# Profitable App Profiles for the App Store and Google Play Markets

When working in a compagny designing free mobile application, it is essential to properly aim the target application and market. 

The aim of this project is to analyse and gain key information about mobile application on the market in order to help the marketing strategy.


## Opening and exploring data

We gathered two data sets including information about the Apple store and Google Play applications :
- `googleplaystore.csv`
- `AppleStore.csv`

Let's explore them both :

In [1]:
from csv import reader

# Function to open the csv file
def open_data_set(filename):
    file = open(filename, encoding='utf8')
    r = reader(file)
    return list(r)

# To quickly explore a data set (input as a list of list)
def explore_data_set(data_set, start, end, rows_and_column=False):
    dataset_slice=data_set[start:end]
    for row in dataset_slice:
        print(row)
        print("\n")
    if rows_and_column:
        print("# Columns :", len(data_set[0]))
        print("# Rows :", len(data_set))  
        print("header :", data_set[0])

### Apple store data

In [2]:
# Apple store data
apple_apps_data=open_data_set('AppleStore.csv')
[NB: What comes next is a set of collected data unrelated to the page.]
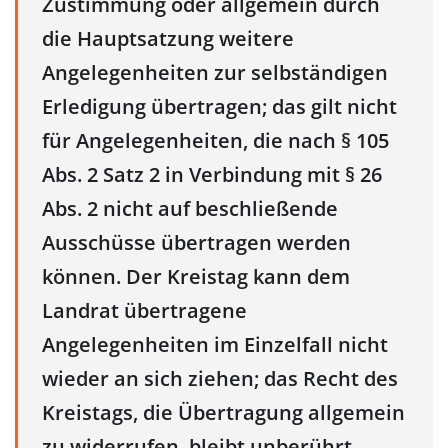
Zustimmung oder allgemein durch
die Hauptsatzung weitere
Angelegenheiten zur selbständigen
Erledigung übertragen; das gilt nicht
für Angelegenheiten, die nach § 105
Abs. 2 Satz 2 in Verbindung mit § 26
Abs. 2 nicht auf beschließende
Ausschüsse übertragen werden
können. Der Kreistag kann dem
Landrat übertragene
Angelegenheiten im Einzelfall nicht
wieder an sich ziehen; das Recht des
Kreistags, die Übertragung allgemein
zu widerrufen, bleibt unberührt.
explore_data_set(apple_apps_data, 1, 3, True)

['284882215', 'Facebook', '389879808', 'USD', '0.0', '2974676', '212', '3.5', '3.5', '95.0', '4+', 'Social Networking', '37', '1', '29', '1']


['389801252', 'Instagram', '113954816', 'USD', '0.0', '2161558', '1289', '4.5', '4.0', '10.23', '12+', 'Photo & Video', '37', '0', '29', '1']


# Columns : 16
# Rows : 7198
header : ['id', 'track_name', 'size_bytes', 'currency', 'price', 'rating_count_tot', 'rating_count_ver', 'user_rating', 'user_rating_ver', 'ver', 'cont_rating', 'prime_genre', 'sup_devices.num', 'ipadSc_urls.num', 'lang.num', 'vpp_lic']


### Google play data

In [4]:
# Google play data
gplay_apps_data=open_data_set('googleplaystore.csv')

explore_data_set(gplay_apps_data, 1, 3, True)

['Photo Editor & Candy Camera & Grid & ScrapBook', 'ART_AND_DESIGN', '4.1', '159', '19M', '10,000+', 'Free', '0', 'Everyone', 'Art & Design', 'January 7, 2018', '1.0.0', '4.0.3 and up']


['Coloring book moana', 'ART_AND_DESIGN', '3.9', '967', '14M', '500,000+', 'Free', '0', 'Everyone', 'Art & Design;Pretend Play', 'January 15, 2018', '2.0.0', '4.0.3 and up']


# Columns : 13
# Rows : 10842
header : ['App', 'Category', 'Rating', 'Reviews', 'Size', 'Installs', 'Type', 'Price', 'Content Rating', 'Genres', 'Last Updated', 'Current Ver', 'Android Ver']


As we are marketing free application for english-speaking audiance, we shall remove the non-free and non-english application

## Cleaning the data

As in every data science project, we need to make sure our data are clean, and the first step is to check whether or not there are duplicate rows in our data set.

### Removing duplicates

In [5]:
explore_data_set(gplay_apps_data, 10472,10475)    # 10473th row has a missing attribute so we'll remove this row  

['Xposed Wi-Fi-Pwd', 'PERSONALIZATION', '3.5', '1042', '404k', '100,000+', 'Free', '0', 'Everyone', 'Personalization', 'August 5, 2014', '3.0.0', '4.0.3 and up']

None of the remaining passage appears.